▸ **About this task**: Copy every entry below exactly as it appears, leaving out the images.

▸ **Input**:
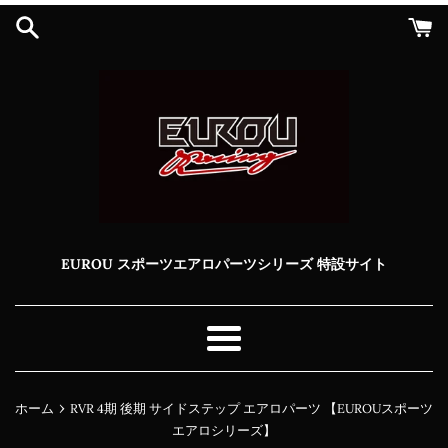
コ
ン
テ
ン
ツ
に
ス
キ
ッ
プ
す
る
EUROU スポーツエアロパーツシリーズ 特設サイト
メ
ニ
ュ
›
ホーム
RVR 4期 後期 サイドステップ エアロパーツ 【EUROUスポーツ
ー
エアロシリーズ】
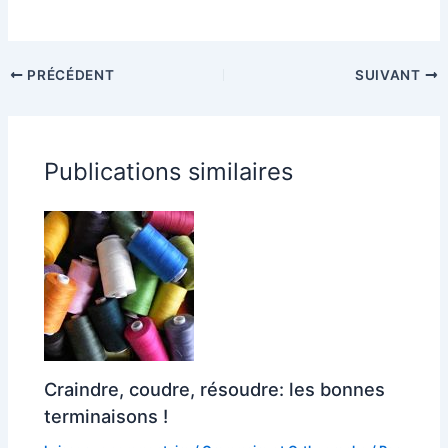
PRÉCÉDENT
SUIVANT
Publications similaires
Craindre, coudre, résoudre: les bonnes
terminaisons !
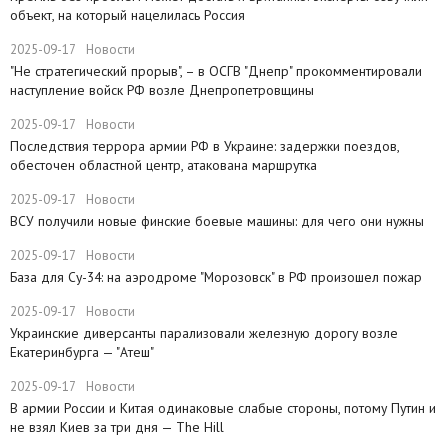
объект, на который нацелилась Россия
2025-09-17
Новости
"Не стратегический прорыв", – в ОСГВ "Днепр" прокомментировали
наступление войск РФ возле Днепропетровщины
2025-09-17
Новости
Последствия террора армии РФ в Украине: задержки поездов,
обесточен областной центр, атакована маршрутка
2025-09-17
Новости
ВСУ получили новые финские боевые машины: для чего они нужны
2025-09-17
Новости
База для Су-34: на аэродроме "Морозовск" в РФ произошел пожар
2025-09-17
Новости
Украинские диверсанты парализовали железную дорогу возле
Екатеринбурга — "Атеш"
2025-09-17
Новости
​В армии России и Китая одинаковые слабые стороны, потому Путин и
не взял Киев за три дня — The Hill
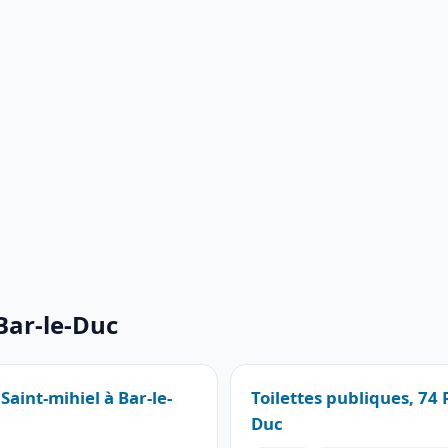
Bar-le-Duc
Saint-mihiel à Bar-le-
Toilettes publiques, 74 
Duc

▸ **Answer to this task**:
コ
ン
テ
ン
ツ
に
ス
キ
ッ
プ
す
る
EUROU スポーツエアロパーツシリーズ 特設サイト
メ
ニ
ュ
›
ホーム
RVR 4期 後期 サイドステップ エアロパーツ 【EUROUスポーツ
ー
エアロシリーズ】
PRÉCÉDENT
SUIVANT
Publications similaires
Craindre, coudre, résoudre: les bonnes
terminaisons !
объект, на который нацелилась Россия
2025-09-17
Новости
"Не стратегический прорыв", – в ОСГВ "Днепр" прокомментировали
наступление войск РФ возле Днепропетровщины
2025-09-17
Новости
Последствия террора армии РФ в Украине: задержки поездов,
обесточен областной центр, атакована маршрутка
2025-09-17
Новости
ВСУ получили новые финские боевые машины: для чего они нужны
2025-09-17
Новости
База для Су-34: на аэродроме "Морозовск" в РФ произошел пожар
2025-09-17
Новости
Украинские диверсанты парализовали железную дорогу возле
Екатеринбурга — "Атеш"
2025-09-17
Новости
​В армии России и Китая одинаковые слабые стороны, потому Путин и
не взял Киев за три дня — The Hill
Bar-le-Duc
Saint-mihiel à Bar-le-
Toilettes publiques, 74 
Duc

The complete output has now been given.